Metadata-Version: 2.1
Name: alexlib
Version: 0.0.2
Summary: Making Python even more convenient by extending list and dict and pathlib and more.
Home-page: https://github.com/thisismygitrepo/alexlib
Author: Alex Al-Saffar
Author-email: programmer@usa.com
License: Apache 2.0
Platform: UNKNOWN
Description-Content-Type: text/markdown


# Welcome to alexlib

This package extends many native Python classes to equip you with an uneasy to tame power. Beside many minor extensions, the major classes extended are:

 * `list` is  extended to `List`
    * Forget that for loops exist in your life, because with this class, for loops are implicitly applied to all items.
  * `dict` is  extended to `Strcut`.
    * Combines the power of dot notation like classes and key access like dictionaries.

   * `pathlib` is  extended to `P`
        * `P` objects are increbily powerful for parsing paths, *no* more than one line of code is required to do **any** operation.

    * Some other classes that make honorable mention here are `Read` and `Save` classes. Together with `P`, they provide comprehensible support for file management. Life cannot get easier with those.


Furthermore, those classes are inextericably connected. Example, globbing a path `P` object returns a `List` object and so on.
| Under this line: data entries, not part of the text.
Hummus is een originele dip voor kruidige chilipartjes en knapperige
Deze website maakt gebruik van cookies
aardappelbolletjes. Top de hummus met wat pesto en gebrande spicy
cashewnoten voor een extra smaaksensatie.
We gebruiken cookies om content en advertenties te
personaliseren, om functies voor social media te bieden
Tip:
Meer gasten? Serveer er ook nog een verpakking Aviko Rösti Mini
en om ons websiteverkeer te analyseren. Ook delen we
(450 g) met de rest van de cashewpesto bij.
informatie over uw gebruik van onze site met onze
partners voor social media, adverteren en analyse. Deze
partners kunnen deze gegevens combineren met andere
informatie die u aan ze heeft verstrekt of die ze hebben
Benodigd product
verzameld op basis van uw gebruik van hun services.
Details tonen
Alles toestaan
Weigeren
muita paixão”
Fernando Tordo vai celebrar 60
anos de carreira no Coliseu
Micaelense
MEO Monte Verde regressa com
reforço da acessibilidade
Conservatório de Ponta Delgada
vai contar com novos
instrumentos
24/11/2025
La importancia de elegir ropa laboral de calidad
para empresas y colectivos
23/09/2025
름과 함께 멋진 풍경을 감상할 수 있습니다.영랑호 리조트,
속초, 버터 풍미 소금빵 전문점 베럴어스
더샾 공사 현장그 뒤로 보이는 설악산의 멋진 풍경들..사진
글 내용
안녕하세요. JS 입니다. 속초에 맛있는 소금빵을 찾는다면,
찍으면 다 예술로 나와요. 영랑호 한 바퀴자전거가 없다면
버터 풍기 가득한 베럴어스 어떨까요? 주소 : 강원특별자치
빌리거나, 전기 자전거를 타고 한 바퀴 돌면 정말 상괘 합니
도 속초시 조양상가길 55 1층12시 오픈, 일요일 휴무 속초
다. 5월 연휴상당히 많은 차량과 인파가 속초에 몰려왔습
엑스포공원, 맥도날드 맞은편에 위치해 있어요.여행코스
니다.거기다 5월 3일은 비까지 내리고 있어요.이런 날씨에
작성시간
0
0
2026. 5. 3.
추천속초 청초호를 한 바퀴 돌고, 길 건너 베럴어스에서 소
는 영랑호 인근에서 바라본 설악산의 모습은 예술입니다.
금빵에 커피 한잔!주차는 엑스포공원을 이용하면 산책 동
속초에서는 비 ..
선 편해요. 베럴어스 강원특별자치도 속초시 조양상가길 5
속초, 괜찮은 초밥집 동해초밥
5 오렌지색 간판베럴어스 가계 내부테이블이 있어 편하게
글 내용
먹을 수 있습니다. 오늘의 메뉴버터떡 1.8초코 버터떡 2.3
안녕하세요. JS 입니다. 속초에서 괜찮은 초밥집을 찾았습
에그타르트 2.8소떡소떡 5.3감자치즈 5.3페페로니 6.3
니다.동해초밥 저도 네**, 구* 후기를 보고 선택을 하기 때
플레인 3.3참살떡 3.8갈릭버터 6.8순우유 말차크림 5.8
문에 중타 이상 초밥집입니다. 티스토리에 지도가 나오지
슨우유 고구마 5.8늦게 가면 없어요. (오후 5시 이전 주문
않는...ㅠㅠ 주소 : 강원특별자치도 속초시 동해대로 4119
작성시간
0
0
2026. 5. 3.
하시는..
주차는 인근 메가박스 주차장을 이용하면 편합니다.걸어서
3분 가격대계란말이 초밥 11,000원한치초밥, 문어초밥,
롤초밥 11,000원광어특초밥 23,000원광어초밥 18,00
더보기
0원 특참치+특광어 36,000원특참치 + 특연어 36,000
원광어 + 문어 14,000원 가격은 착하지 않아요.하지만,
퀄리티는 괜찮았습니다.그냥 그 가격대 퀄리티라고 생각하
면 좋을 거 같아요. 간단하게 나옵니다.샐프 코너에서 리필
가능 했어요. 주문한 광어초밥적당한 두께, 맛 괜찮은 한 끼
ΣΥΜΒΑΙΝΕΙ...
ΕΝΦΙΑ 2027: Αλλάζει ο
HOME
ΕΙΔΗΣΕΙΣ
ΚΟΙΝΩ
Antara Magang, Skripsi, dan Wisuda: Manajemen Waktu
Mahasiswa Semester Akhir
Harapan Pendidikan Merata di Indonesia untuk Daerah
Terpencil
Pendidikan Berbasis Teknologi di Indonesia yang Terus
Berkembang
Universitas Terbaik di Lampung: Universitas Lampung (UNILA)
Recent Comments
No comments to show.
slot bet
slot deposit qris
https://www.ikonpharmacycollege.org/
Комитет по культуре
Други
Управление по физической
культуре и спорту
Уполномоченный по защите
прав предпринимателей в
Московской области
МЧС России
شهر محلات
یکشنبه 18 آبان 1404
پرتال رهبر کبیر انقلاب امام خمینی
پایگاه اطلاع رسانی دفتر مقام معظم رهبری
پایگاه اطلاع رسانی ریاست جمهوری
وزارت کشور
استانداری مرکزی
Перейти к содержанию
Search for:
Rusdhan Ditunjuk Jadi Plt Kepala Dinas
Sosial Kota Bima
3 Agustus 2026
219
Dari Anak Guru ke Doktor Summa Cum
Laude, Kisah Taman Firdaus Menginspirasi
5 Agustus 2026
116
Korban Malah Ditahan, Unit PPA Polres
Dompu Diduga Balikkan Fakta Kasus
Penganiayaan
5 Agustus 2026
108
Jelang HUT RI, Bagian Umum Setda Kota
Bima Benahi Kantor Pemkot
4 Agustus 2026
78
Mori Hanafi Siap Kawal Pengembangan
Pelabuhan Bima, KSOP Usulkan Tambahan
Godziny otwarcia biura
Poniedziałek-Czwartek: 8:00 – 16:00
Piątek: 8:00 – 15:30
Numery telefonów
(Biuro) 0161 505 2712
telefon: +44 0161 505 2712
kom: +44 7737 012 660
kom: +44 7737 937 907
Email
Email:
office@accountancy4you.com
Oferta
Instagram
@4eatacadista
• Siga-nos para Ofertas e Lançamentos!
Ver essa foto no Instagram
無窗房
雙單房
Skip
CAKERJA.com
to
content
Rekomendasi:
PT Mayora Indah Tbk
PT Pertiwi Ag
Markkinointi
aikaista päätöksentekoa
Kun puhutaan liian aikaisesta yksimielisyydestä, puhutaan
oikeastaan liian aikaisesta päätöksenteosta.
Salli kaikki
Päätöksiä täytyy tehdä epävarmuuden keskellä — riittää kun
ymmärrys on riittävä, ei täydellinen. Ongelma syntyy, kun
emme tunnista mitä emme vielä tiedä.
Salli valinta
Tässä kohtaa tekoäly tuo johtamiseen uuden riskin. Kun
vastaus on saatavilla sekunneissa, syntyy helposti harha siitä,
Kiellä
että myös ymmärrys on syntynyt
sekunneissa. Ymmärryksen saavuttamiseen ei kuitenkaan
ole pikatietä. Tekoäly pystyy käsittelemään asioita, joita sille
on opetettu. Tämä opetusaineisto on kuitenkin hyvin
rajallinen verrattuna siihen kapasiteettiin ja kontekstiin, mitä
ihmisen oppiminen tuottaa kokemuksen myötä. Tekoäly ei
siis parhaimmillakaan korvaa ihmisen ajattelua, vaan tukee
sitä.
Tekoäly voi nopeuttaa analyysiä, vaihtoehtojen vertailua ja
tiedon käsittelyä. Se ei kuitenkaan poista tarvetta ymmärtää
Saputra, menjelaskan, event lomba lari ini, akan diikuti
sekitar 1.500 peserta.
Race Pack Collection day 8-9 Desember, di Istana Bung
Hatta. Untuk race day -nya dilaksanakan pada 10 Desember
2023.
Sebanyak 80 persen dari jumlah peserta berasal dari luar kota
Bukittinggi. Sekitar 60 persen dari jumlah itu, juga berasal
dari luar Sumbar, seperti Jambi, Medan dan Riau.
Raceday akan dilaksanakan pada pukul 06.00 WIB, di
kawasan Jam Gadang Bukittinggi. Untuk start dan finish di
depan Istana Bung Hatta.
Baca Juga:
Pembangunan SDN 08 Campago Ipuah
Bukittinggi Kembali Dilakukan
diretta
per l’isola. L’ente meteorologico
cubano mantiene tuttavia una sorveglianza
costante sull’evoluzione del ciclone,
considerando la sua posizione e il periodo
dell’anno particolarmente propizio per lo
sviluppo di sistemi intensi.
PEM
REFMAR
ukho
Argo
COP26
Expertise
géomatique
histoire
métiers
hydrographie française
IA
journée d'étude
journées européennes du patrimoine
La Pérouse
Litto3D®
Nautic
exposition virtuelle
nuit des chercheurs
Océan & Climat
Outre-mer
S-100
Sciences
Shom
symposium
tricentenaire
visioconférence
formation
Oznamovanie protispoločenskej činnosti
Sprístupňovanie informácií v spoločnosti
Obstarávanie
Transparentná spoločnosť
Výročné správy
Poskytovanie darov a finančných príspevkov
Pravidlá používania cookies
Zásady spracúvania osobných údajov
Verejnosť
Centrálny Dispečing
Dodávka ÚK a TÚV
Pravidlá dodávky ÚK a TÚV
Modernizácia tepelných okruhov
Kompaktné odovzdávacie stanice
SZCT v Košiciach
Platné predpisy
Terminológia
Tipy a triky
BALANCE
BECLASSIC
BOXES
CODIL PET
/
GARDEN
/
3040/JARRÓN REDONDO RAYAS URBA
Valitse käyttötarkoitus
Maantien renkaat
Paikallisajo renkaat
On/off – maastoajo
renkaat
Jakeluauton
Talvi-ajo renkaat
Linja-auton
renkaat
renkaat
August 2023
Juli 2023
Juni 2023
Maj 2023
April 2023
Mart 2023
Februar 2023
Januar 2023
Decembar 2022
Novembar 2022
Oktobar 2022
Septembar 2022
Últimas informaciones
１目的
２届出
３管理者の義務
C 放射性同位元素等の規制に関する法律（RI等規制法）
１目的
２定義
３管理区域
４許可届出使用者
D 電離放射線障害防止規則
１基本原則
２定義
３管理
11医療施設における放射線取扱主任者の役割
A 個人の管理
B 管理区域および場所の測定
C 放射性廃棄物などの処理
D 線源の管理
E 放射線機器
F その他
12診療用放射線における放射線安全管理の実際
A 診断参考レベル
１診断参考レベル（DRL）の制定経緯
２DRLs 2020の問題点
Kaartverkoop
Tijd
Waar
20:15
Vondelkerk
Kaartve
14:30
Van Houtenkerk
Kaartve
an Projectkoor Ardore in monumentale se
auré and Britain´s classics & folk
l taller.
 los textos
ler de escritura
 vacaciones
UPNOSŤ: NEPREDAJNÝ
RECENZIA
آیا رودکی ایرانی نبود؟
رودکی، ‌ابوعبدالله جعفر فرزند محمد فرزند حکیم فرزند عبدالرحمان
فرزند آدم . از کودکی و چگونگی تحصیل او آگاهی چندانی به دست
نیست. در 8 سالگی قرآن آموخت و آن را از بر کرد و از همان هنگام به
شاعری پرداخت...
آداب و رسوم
You can read the details in the code to grapple the motivation and the philosophy behind its implementation mechanics. Fill your life with one-liners, take your code to artistic level of brevity and readability while simulataneously being more productive.


# Install
just do this in your command line
`pip install alexlib`

# Getting Started
That's as easy as taking candy from a baby; whenever you start a Python file, preface it with this

```
import alexlib.toolbox as tb
```
This unleashes the library.


# A Taste of Power
Suppose you want to know how many lines of code in your repository. The procedure is to glob all `.py` files recursively, read string code, split it by lines, count the the lines, add up everything.


To achieve this, all you need is a imminently readable one-liner.
```
tb.P.cwd().myglob("*.py, r=True).read_text().split('\n').apply(len).np.sum()
```

How does this make perfect sense?
* `myglob` returns `List` of `P` path objects
* `read_text` is a `P` method, but it is being run agaist `List` object. Behind the scense **responsible black magic** fails to find such a method in `List` and realizes it is a method of items inside the list, so it reads all files and containerize them in another `List` object and return it.
* Similar story applies to the next methods. 
* `.np` converts `List` to `numpy` array, then `.sum` is a method of `numpy`, which gives the final result.

This is the power of implicit for loops. Share with us your one-liner snippets to add it to use-cases of this package.